**DIRECTIONS FOR THIS TASK:** Find every line in the records below that holds the word "costs", and copy it out.

**INFORMATION:**
□ □ □ □ □ □ □

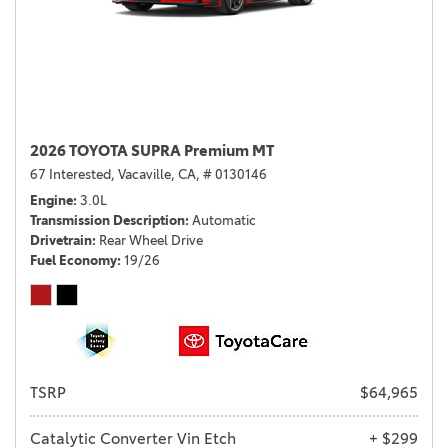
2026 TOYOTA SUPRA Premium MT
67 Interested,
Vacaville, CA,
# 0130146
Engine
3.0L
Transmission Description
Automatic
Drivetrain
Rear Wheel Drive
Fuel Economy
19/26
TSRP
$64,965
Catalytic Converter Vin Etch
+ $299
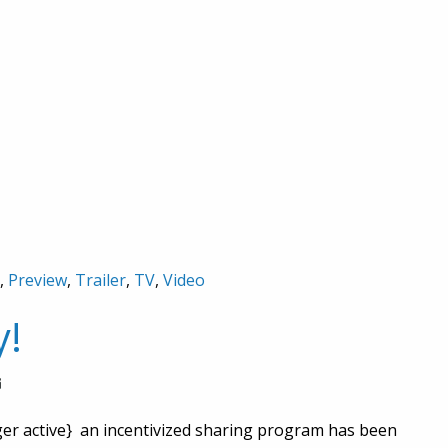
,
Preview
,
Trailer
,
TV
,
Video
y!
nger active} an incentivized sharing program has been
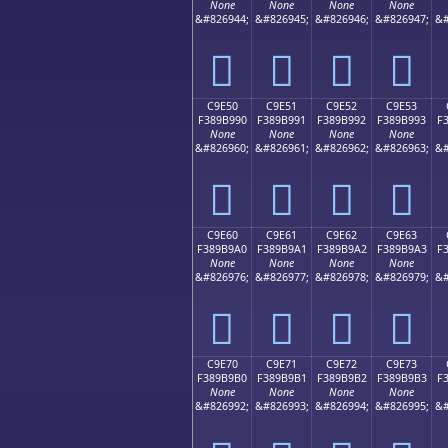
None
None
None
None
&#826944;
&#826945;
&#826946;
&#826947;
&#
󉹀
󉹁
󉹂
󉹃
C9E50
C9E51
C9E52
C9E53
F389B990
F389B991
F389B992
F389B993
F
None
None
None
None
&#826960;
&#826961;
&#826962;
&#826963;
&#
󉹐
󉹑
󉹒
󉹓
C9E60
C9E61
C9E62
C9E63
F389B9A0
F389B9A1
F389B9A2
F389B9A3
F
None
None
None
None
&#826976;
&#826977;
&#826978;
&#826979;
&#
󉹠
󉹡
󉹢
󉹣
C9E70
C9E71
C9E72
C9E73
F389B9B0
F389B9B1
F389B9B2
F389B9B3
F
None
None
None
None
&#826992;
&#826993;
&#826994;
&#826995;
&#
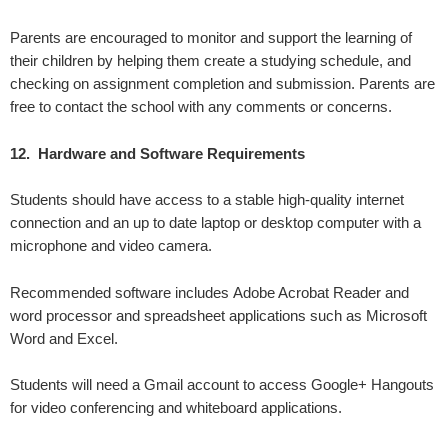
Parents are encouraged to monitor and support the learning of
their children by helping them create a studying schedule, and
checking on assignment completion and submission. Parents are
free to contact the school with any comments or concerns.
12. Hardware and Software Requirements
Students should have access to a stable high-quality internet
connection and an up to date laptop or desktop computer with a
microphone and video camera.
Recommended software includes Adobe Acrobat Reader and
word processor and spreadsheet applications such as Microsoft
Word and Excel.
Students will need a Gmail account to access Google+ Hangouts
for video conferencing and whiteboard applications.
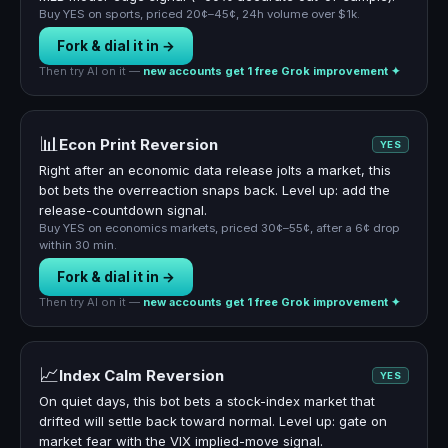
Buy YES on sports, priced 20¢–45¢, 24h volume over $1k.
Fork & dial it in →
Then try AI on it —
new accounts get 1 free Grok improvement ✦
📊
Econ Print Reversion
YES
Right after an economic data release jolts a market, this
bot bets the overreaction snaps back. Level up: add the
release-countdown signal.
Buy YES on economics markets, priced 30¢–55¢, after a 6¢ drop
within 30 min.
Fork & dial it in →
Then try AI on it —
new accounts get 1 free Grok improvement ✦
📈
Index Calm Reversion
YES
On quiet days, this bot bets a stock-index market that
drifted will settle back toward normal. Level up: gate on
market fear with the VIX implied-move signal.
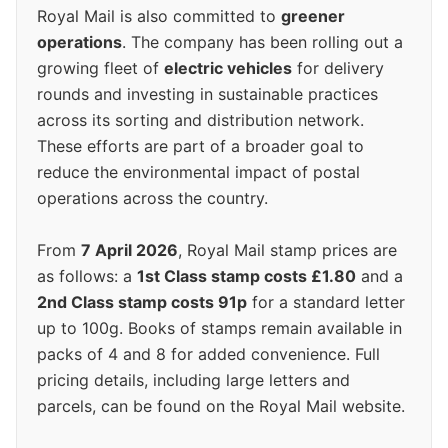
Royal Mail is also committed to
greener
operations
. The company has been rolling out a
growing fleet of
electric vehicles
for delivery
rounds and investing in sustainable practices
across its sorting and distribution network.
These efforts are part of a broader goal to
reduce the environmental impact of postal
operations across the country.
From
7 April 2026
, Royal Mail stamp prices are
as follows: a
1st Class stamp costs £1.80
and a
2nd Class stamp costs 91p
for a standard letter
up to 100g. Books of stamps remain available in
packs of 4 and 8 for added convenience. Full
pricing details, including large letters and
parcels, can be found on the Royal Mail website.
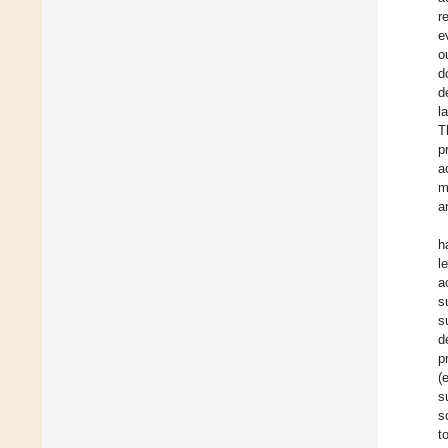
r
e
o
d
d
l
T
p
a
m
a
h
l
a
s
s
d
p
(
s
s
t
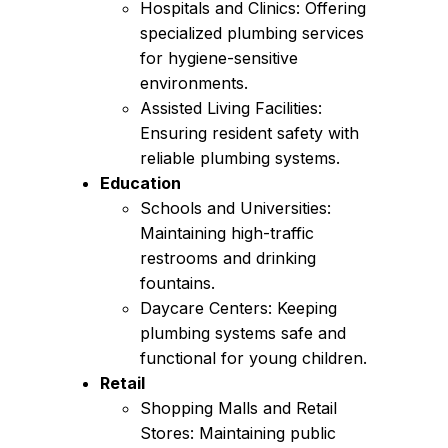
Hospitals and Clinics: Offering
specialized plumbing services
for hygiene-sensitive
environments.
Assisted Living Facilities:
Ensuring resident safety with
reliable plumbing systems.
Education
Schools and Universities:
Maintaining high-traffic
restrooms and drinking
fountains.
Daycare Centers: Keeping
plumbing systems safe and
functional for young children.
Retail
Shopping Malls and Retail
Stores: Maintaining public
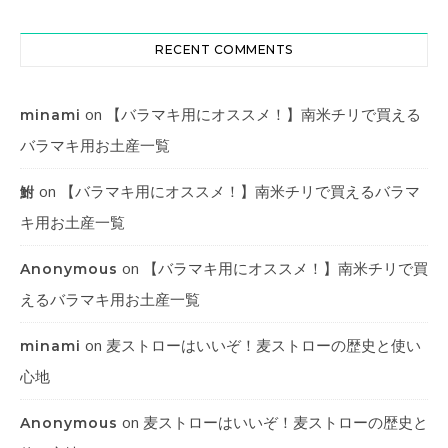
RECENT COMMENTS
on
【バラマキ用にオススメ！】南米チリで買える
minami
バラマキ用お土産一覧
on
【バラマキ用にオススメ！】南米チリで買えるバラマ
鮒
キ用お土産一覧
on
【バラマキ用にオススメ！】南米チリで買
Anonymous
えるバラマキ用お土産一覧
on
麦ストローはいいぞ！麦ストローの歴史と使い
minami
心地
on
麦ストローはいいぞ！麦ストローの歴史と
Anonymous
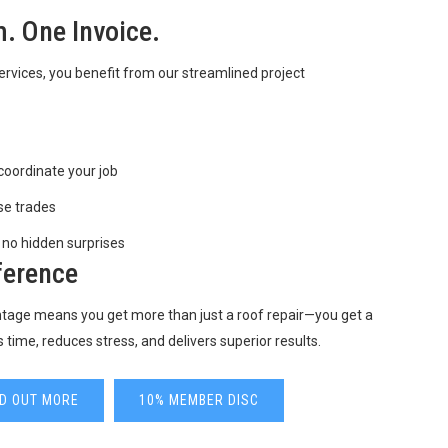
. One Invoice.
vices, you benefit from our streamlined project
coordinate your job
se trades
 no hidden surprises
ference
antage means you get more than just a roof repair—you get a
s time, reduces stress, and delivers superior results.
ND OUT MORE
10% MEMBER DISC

□ □ □ □ □ □ □

**PROBLEM SOLUTION:**
1st Class stamp costs £1.80
2nd Class stamp costs 91p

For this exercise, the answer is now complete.